Vuol dire che i comportamenti di questi individui non sono razionali?

Per quanto riguarda il cibo sicuramente la loro razionalità è fortemente contaminata da spinte emotive. Spiego meglio il concetto con un linguaggio “analitico transazionale”. Ogni persona presenta abitualmente tre diverse modalità di comportamento: una è appropriata ad una persona che ragiona e agisce prevedendo e valutando le conseguenze dei suoi atti, e questa viene definita "Stato dell'Io Adulto”; un'altra appare molto simile all'esprimersi e agire di un bambino (Stato dell'Io Bambino); una terza modalità rivela aspetti, atteggiamenti e modelli di comportamento simili a quelli della figura genitoriale (Stato dell'Io Genitore). Di solito noi ci alimentiamo ascoltando i bisogni, i gusti e i desideri suggeriti dal nostro Stato dell'Io Bambino libero, ma sempre con la supervisione vigile dello Stato dell'Io Adulto, facendo ben attenzione che la quantità  e qualità di cibo ingerito non danneggi il nostro peso e la nostra salute. Per la persona affetta da patologie nutrizionali invece l'alimentazione riattiva antichi sentimenti per cui lo Stato dell'Io Bambino, a seconda dei casi arrabbiato, triste, voglioso, ribelle, o sfidante, contamina ogni supervisione logica e razionale. E nei periodi di drastiche diete cui il soggetto si sottopone, osserviamo che agisce pressato dal "dover dimagrire", spinta proveniente da un esigente Io Genitore appartenente alla persona stessa o ad altre esterne, costrizione che immancabilmente attiva un Bambino adattato che sta ubbidendo. In questi periodi cioè questi soggetti appaiono molto razionali e li vediamo attenti alle qualità e quantità opportune di cibo. Ma il loro Stato dell'Io Adulto non è mai avulso dalle pressioni del loro potentissimo Stato dell'Io Bambino che, fedele alle modalità infantili, per brevi periodi subisce ma presto si ribellerà per abbuffarsi di nuovo.
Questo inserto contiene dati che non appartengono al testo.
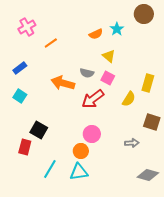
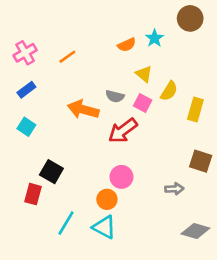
pink cross: (27, 27) -> (25, 53), moved
yellow semicircle: (129, 99) -> (169, 91), moved
cyan triangle: (79, 172) -> (104, 227), turned 36

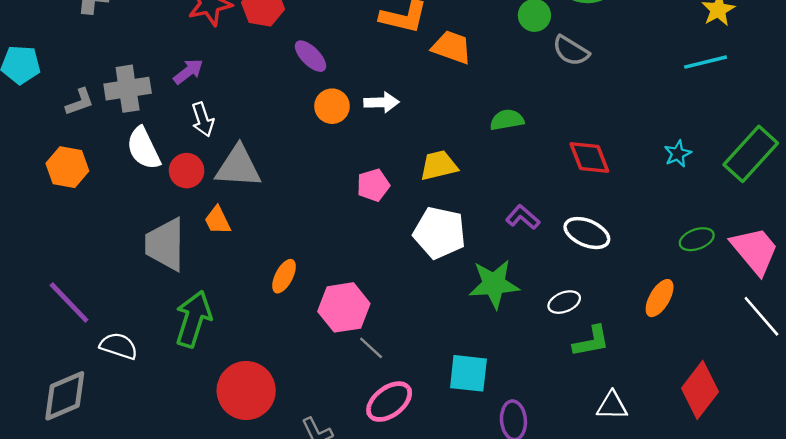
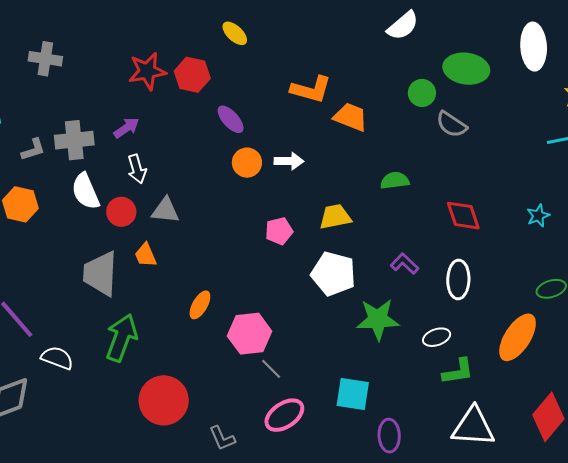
gray triangle: (238, 167) -> (165, 210), size x0.7
white ellipse: (587, 233) -> (458, 279), turned 66
orange ellipse: (660, 298) -> (518, 337), size x1.5
white triangle: (612, 406) -> (473, 427), size x1.6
Cosa si intende per bulimia?

Si parla di bulimia quando esiste uno smodato bisogno di mangiare patologico, condizionato psichicamente. A differenza dell'obeso però il bulimico, subito dopo aver mangiato tanto e di tutto, vomita quanto ha ingerito ed è spesso in grado di conservare più o meno inalterato il proprio peso. Fenomeno molto più diffuso tra la popolazione femminile le bulimiche, come in genere tutte le persone con problemi alimentari, cercano in modo esagerato di accreditarsi un'immagine di "brava moglie - madre - dipendente - figlia", in una costante e ostinata ricerca di perfezione. Questo in contrasto con i loro sentimenti tendenzialmente trasgressivi e con il giudizio di sé alquanto negativo. L'incredibile voracità con la quale vengono portate a termine le solitarie orge alimentari, la velocità con la quale si rimpinzano, l'incapacità di smettere, il senso di totale impotenza davanti al proprio comportamento, la sensazione di essere posseduti da una parte di sé che non sono capaci di controllare,... e poi il terrore della bilancia, l'uso dei diuretici, il vomito autoindotto, i sentimenti di vergogna e di colpa, questo terribile segreto inconfessabile... La fame e il vomito diventano così le ossessioni segrete intorno a cui organizzano la propria esistenza con conseguenti cadute di autostima che rinforzano l'automatismo.

E l’anoressia?

A differenza delle obese che hanno vergogna di sé, le anoressiche tendono invece all'esibizionismo della propria intelligenza e determinazione. Digiunando provano delle sensazioni di onnipotenza, dimostrando a loro modo l'indipendenza da tutto e da tutti. In comune con gli obesi ed i bulimici, hanno in realtà un Io molto fragile giacché perennemente denigrato dal loro Io idealizzato onnipotente e perfetto. Spesso rifiutano ostinatamente ogni forma di intervento terapeutico anche purtroppo nei casi estremi in cui la loro vita è in serio pericolo per l'eccessivo calo di peso.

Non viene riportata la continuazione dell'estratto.